En ce jour d’Halloween, démons et sorciers sont de sortie ! Laissons les Anciens nous en parler.

 

Dans la Pharsale, Lucain interrompt son récit pour dresser le portrait de la terrible Gorgone Méduse.

 

Extrait : « Aux confins de la Lybie, aux lieux où la terre brûlante reçoit l’océan qui bouillonne sous les rayons du soleil couchant, s’étalaient âprement les domaines de la fille de Phorcys, Méduse ; il n’y avait pas de bois pour les couvrir de feuillage, pas de sucs pour en amollir le sol ; ils se hérissaient de roches nées du regard de la souveraine. C’est dans son corps que, pour la première fois, la nature malfaisante enfanta ces cruels fléaux : de sa gorge sortirent  des reptiles dardant leur langue, vibrant avec des sifflements aigus ; ils flottaient sur ses épaules comme les cheveux d’une femme, ils fouettaient le cou même de Méduse en joie. En plein front se dressent des couleuvres toutes droites, et le peigne fait couler de sa chevelure le venin des vipères. Méduse a cela de sinistre que tous peuvent la regarder sans péril. En effet, la gueule et la face du monstre, qui jamais eut le temps de les craindre ? De tous ceux qui l’ont vue en face, quel est celui à qui Méduse ait laissé sentir la mort ? Elle a précipité les destins hésitants, prévenu la peur ; les membres se sont pétrifiés tout en retenant l’âme, et les mânes, avant de s’échapper, se sont engourdis sous les os. La chevelure des Euménides n’a provoqué que la fureur ; Cerbère, aux accents d’Orphée, adoucit ses sifflements ; le fils d’Amphitryon vit l’hydre alors qu’il l’abattait ; quant à ce monstre, il a fait trembler son père Phorcys, la seconde divinité des eaux, et Céto, sa mère, et ses sœurs elles-mêmes, les Gorgones ; c’est lui qui a pu menacer le ciel et la mer de les frapper d’un engourdissement soudain et de pétrifier le monde. Il fit tomber subitement du ciel les oiseaux comme des masses ; les bêtes sauvages restèrent incrustées aux rochers ; les populations voisines de l’Éthiopie prirent toute la rigidité du marbre. Nul être animé ne soutient son regard ; les serpents mêmes de la Gorgone se rejetaient en arrière pour éviter sa face. C’est elle qui a changé en rocher le Titan Atlas debout aux colonnes hespériennes ; quand jadis le ciel redouta les géants aux pieds couverts des serpents de Phlegra, elle les érigea en montagnes ; et, cette guerre formidable pour les dieux, c’est elle, la Gorgone, qui la termina, placée contre la poitrine de Pallas. » Lucain, La guerre civile.
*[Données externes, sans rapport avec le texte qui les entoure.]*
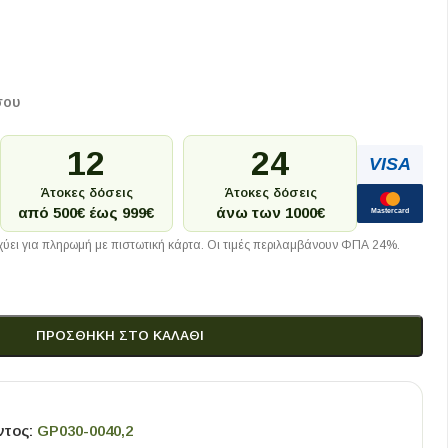
σου
12
24
VISA
Άτοκες δόσεις
Άτοκες δόσεις
από 500€ έως 999€
άνω των 1000€
Mastercard
ύει για πληρωμή με πιστωτική κάρτα. Οι τιμές περιλαμβάνουν ΦΠΑ 24%.
ΠΡΟΣΘΉΚΗ ΣΤΟ ΚΑΛΆΘΙ
ντος:
GP030-0040,2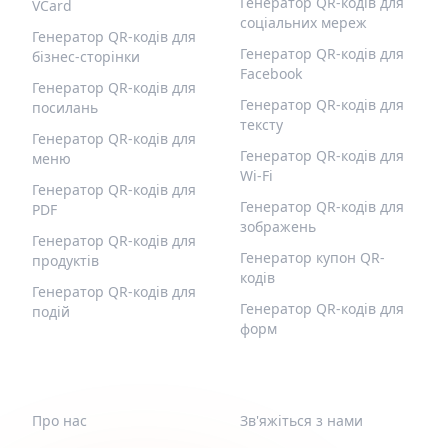
Генератор QR-кодів для
VCard
соціальних мереж
Генератор QR-кодів для
Генератор QR-кодів для
бізнес-сторінки
Facebook
Генератор QR-кодів для
Генератор QR-кодів для
посилань
тексту
Генератор QR-кодів для
Генератор QR-кодів для
меню
Wi-Fi
Генератор QR-кодів для
Генератор QR-кодів для
PDF
зображень
Генератор QR-кодів для
Генератор купон QR-
продуктів
кодів
Генератор QR-кодів для
Генератор QR-кодів для
подій
форм
QR-BUILD
ПІДТРИМКА
Про нас
Зв'яжіться з нами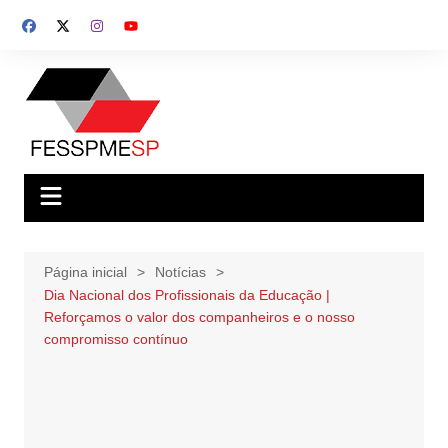
Ir
para
o
conteúdo
Página inicial
Notícias
Dia Nacional dos Profissionais da Educação |
Reforçamos o valor dos companheiros e o nosso
compromisso contínuo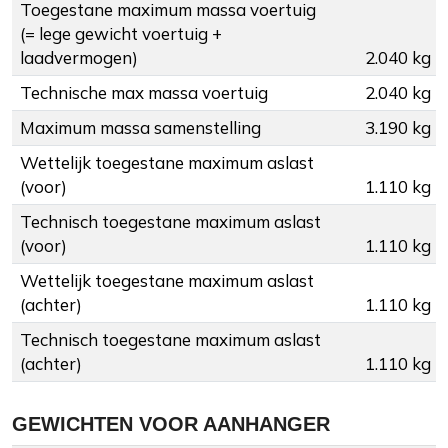
Toegestane maximum massa voertuig
(= lege gewicht voertuig +
laadvermogen)
2.040 kg
Technische max massa voertuig
2.040 kg
Maximum massa samenstelling
3.190 kg
Wettelijk toegestane maximum aslast
(voor)
1.110 kg
Technisch toegestane maximum aslast
(voor)
1.110 kg
Wettelijk toegestane maximum aslast
(achter)
1.110 kg
Technisch toegestane maximum aslast
(achter)
1.110 kg
GEWICHTEN VOOR AANHANGER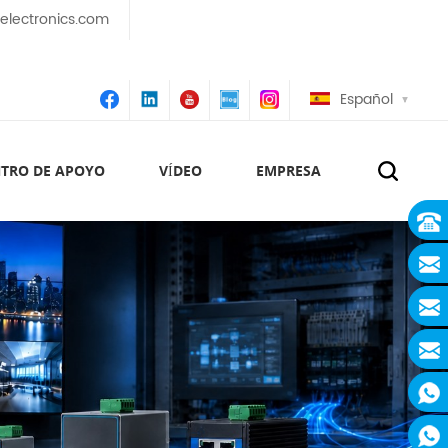
lectronics.com
Español
TRO DE APOYO
VÍDEO
EMPRESA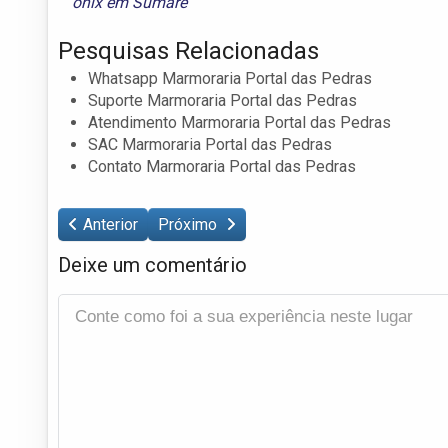
onix em Sumaré
Pesquisas Relacionadas
Whatsapp Marmoraria Portal das Pedras
Suporte Marmoraria Portal das Pedras
Atendimento Marmoraria Portal das Pedras
SAC Marmoraria Portal das Pedras
Contato Marmoraria Portal das Pedras
Anterior
Próximo
Deixe um comentário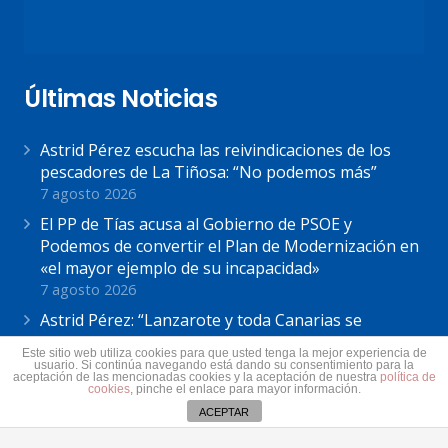
Últimas Noticias
Astrid Pérez escucha las reivindicaciones de los
pescadores de La Tiñosa: “No podemos más”
7 agosto 2026
El PP de Tías acusa al Gobierno de PSOE y
Podemos de convertir el Plan de Modernización en
«el mayor ejemplo de su incapacidad»
7 agosto 2026
Astrid Pérez: “Lanzarote y toda Canarias se
solidariza con Ceuta: España no puede seguir sin
Este sitio web utiliza cookies para que usted tenga la mejor experiencia de
una política migratoria de Estado”
usuario. Si continúa navegando está dando su consentimiento para la
aceptación de las mencionadas cookies y la aceptación de nuestra
política de
31 julio 2026
cookies
, pinche el enlace para mayor información.
ACEPTAR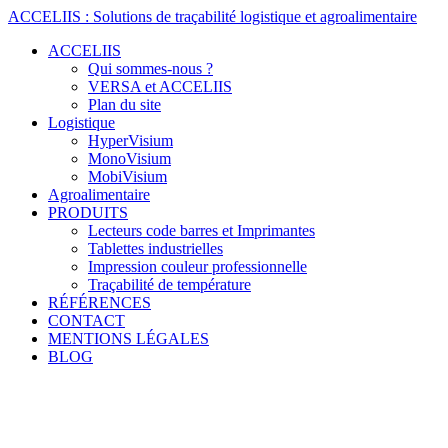
Skip
ACCELIIS
:
Solutions
de
traçabilité
logistique
et
agroalimentaire
to
ACCELIIS
content
Qui sommes-nous ?
VERSA et ACCELIIS
Plan du site
Logistique
HyperVisium
MonoVisium
MobiVisium
Agroalimentaire
PRODUITS
Lecteurs code barres et Imprimantes
Tablettes industrielles
Impression couleur professionnelle
Traçabilité de température
RÉFÉRENCES
CONTACT
MENTIONS LÉGALES
BLOG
La Pharsale, t.II, IX, 624-658.

Monstres et merveilles. Créatures prodigieuses de l'Antiquité

Monstres et merveilles. Créatures prodigieuses de l'Antiquité, textes réunis et présentés par Isabelle Jouteur, précédé d’un entretien avec Gilbert Lascault, Les Belles Lettres, coll. Signets, broché, XIII-234 pages, 13,20 €.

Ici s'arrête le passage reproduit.